Temporal Hierarchical Clustering

TL;DR

This paper introduces a method for creating temporally coherent hierarchical clusterings of dynamic data by embedding point sets into ultrametric spaces and ensuring minimal distortion over time.

Contribution

It formalizes the problem of temporal hierarchical clustering, proposes an embedding-based approach, and provides bounds on the problem's approximability.

Findings

Established bounds on the approximability of the clustering problem.

Proposed a framework for embedding point sets into ultrametrics with temporal coherence.
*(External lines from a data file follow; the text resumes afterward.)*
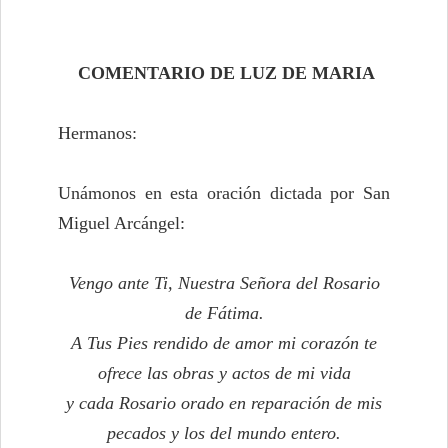
COMENTARIO DE LUZ DE MARIA
Hermanos:
Unámonos en esta oración dictada por San
Miguel Arcángel:
Vengo ante Ti, Nuestra Señora del Rosario
de Fátima.
A Tus Pies rendido de amor mi corazón te
ofrece las obras y actos de mi vida
y cada Rosario orado en reparación de mis
pecados y los del mundo entero.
Analyzed the trade-offs between clustering accuracy and temporal smoothness.

Abstract

We study hierarchical clusterings of metric spaces that change over time. This is a natural geometric primitive for the analysis of dynamic data sets. Specifically, we introduce and study the problem of finding a temporally coherent sequence of hierarchical clusterings from a sequence of unlabeled point sets. We encode the clustering objective by embedding each point set into an ultrametric space, which naturally induces a hierarchical clustering of the set of points. We enforce temporal coherence among the embeddings by finding correspondences between successive pairs of ultrametric spaces which exhibit small distortion in the Gromov-Hausdorff sense. We present both upper and lower bounds on the approximability of the resulting optimization problems.